For Augustine, the Virgin Birth myth proved to be a perfect canister to safeguard Jesus' absolutely pure birth. No human contact. No sexual arousal as Jesus was conceived. Behold the only human not to pass on "the original sin" of Adam. It is impossible to estimate the staggering effect this negative teaching has had on generations of Christians. Lost to history are the writings of Augustine's antagonist Julian, the son of a bishop and married to a bishop's daughter. Julian rejected Augustine's negative view of sexual desire and original sin. For him, sexual desire within marriage furthered the divine plan and was only abused in extramarital affairs. Sadly, Augustine's defective thinking won the day and as Richard Sipe has written, "Sexual pleasure=women=evil." The championing of celibacy can be traced in large part to Augustine. The unbalanced ecclesiastical thinking, this preoccupation with sex throughout the centuries is a negative gift from the man from Hippo, North Africa. It has nothing to do with Jesus.
Augustine's contemporary, St. Jerome (d.420 circa CE), the greatest biblical scholar of antiquity, had a profound effect on the linking of celibacy with priesthood. The towering scholar of priestly celibacy Henry Lea states, "No doctor of the church did more than St. Jerome to impose the rule of celibacy on its members, yet even he admits that at the beginning there was no absolute injunction to that effect." Jerome, like Origen, castrated himself as he went about extolling virginity as superior to marriage. So galling was the fact that the apostles were married that Jerome even changed the translation of wife to "female servant." In a fit of celibate fervour, he maintained that all the great biblical heroes were single. But just as Augustine had as his nemesis the more balanced Julian, so did Jerome. Jovinian (d.406 CE) a monk from Milan had the effrontery to challenge the whole Church including the Pope Servicius on the topic of celibacy. "With more zeal than discretion" (Lea) Jovinian redefined the word prophet with the simple declaration that marriage was as virtuous as virginity. This set the whole clerical establishment against him, and he was vilified and chased from town to town with his many adherents. The "monster who spreads poison" Jovinian was cornered, tortured, and excommunicated. The same dynamic continues today. Now the exile in the Catholic Church is internal as dissenting theologians are kept from challenging non-infallible teachings like celibacy, and only those who swear to never raise this issue and that of female ordination are raised to the bishopric.

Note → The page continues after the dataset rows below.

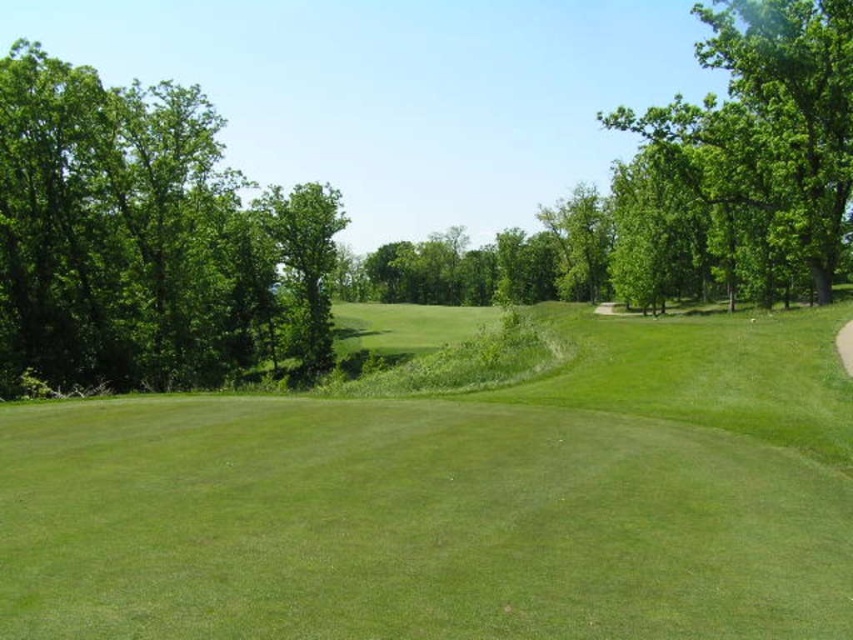 Question: Does green leafy tree at left have a greater width compared to green leafy tree at center?

Choices:
 (A) no
 (B) yes

Answer: (A)

Question: Is green leafy tree at left to the right of green leafy tree at center from the viewer's perspective?

Choices:
 (A) yes
 (B) no

Answer: (A)

Question: Among these points, which one is nearest to the camera?

Choices:
 (A) (292, 348)
 (B) (595, 464)
 (C) (741, 72)
 (D) (329, 360)

Answer: (B)

Question: Which object is closer to the camera taking this photo?

Choices:
 (A) green grassy field at center
 (B) green leafy tree at upper right
 (C) green leafy tree at left

Answer: (A)

Question: Can you confirm if green grassy field at center is positioned to the left of green leafy tree at upper right?

Choices:
 (A) yes
 (B) no

Answer: (A)

Question: Which object appears farthest from the camera in this image?

Choices:
 (A) green leafy tree at left
 (B) green leafy tree at center

Answer: (B)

Pope Innocent I (401-17), the pontiff of both Augustine and Jerome, had a novel idea which if implemented, would have allowed the Church to come to grips with celibacy. One lapse of chastity and out of the priesthood. Simple as that. Celibacy equals chastity. Instead this was never enforced and never became law, for the simple reason that the long experience of the Church has shown how absolutely unworkable celibacy is. As the recent sex scandals have proven, the hierarchical leaders have tolerated every lapse, no matter how grave, for the simple reason that the Church could not function otherwise.
This is not new. It has been the consistent experience at every level of priesthood --from the papacy to the curia to the parish. There have been massive cover-ups everywhere as the latest scandals in Ireland and Philadelphia have shown. If every jurisdiction had had the power of subpoena, the same results would have been forthcoming. At the highest levels of ecclesial decision-making the obvious truth that biology is difficult to circumvent is acknowledged. Unless celibacy is freely chosen, explored in depth in seminaries instead of evaded, unless it is painstakingly and gradually implemented, serious repercussions necessarily will ensue. The history of this failed imposition is there for all to see. Elizabeth Abbot in her A History of Celibacy states that "in Africa clerical celibacy is practiced mainly in the breach…and in Latin America there is a teeming morass of under-serviced Catholics and surreptitiously uncelibate priests…a majority of Brazilian priests are uncelibate, perhaps 60-70 percent…in the Philippines a small majority of priests live with women."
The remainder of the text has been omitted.